What this task involves
Scan the records below for the string "HVAC" and return every line where it appears.

Provided data
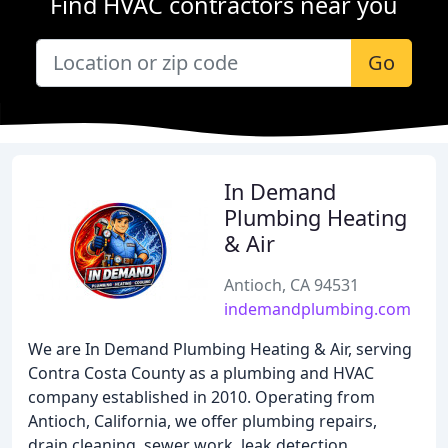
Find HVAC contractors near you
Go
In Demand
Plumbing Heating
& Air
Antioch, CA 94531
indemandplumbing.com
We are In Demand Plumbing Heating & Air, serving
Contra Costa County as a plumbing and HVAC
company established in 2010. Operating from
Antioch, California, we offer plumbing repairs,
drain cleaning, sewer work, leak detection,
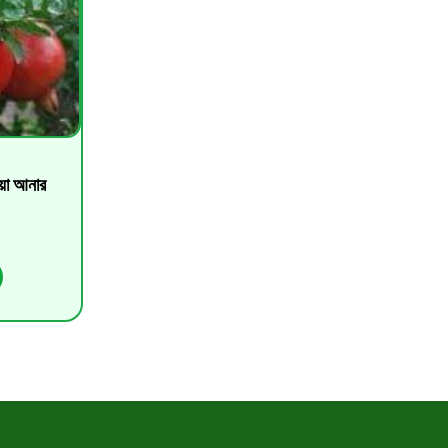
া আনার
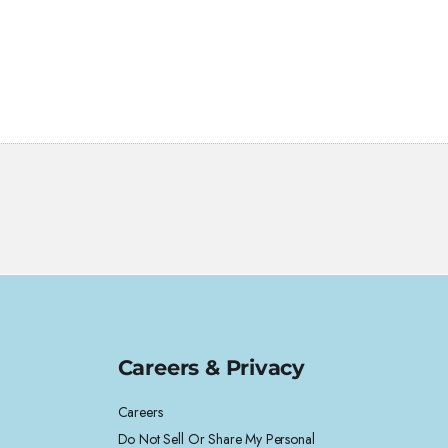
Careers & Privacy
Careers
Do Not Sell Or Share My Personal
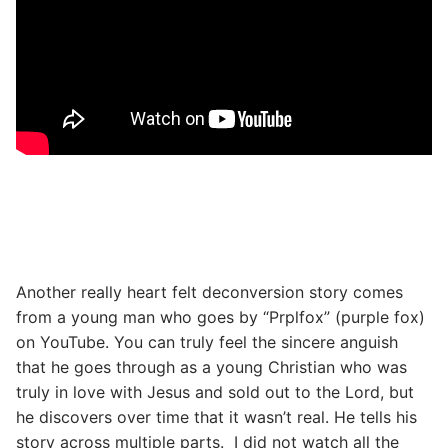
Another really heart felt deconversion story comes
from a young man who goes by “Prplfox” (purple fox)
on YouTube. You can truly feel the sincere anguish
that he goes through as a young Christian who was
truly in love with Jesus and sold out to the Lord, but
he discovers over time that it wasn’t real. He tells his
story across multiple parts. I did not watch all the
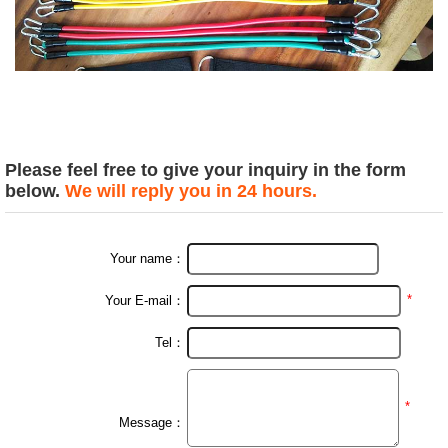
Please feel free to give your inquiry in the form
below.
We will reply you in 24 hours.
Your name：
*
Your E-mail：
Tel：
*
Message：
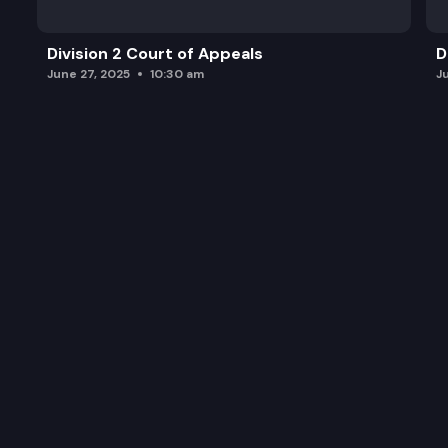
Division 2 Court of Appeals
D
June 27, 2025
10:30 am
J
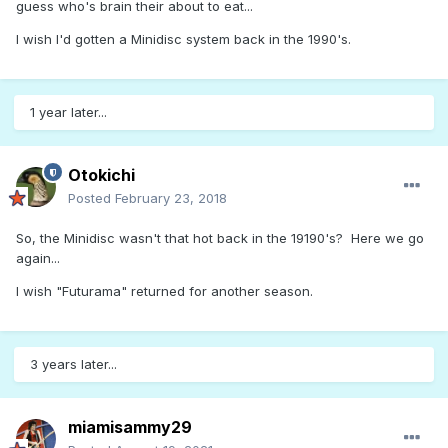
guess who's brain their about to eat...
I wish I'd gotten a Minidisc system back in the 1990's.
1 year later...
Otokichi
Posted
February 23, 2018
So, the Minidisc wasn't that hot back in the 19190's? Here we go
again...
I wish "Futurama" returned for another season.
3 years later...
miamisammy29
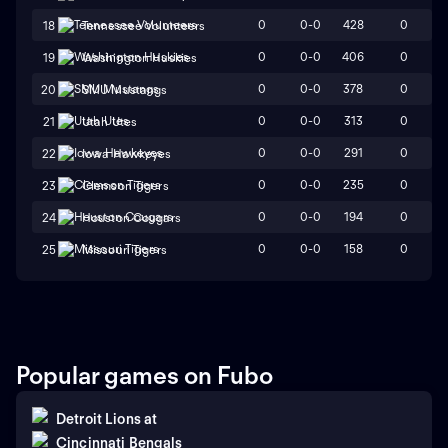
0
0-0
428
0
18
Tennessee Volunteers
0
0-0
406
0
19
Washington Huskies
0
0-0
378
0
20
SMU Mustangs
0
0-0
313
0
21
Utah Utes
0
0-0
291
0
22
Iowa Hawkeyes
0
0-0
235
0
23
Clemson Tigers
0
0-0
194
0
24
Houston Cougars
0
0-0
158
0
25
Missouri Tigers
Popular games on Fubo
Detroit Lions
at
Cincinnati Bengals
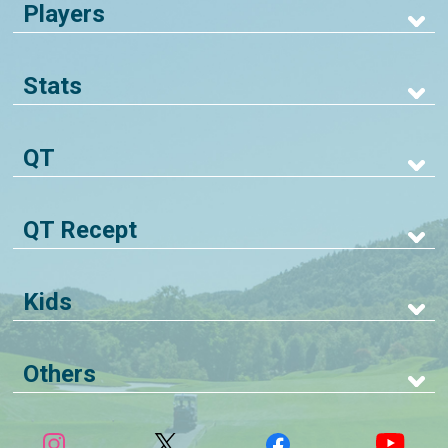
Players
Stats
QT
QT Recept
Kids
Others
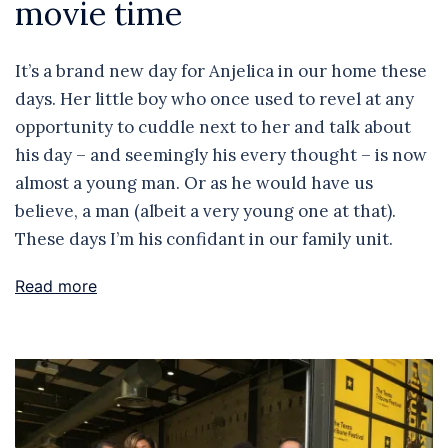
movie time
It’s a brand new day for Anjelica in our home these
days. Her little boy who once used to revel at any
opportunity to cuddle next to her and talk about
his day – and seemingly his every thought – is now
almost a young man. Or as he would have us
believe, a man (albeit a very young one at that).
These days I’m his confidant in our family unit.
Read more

Response
Find HVAC contractors near you
Contra Costa County as a plumbing and HVAC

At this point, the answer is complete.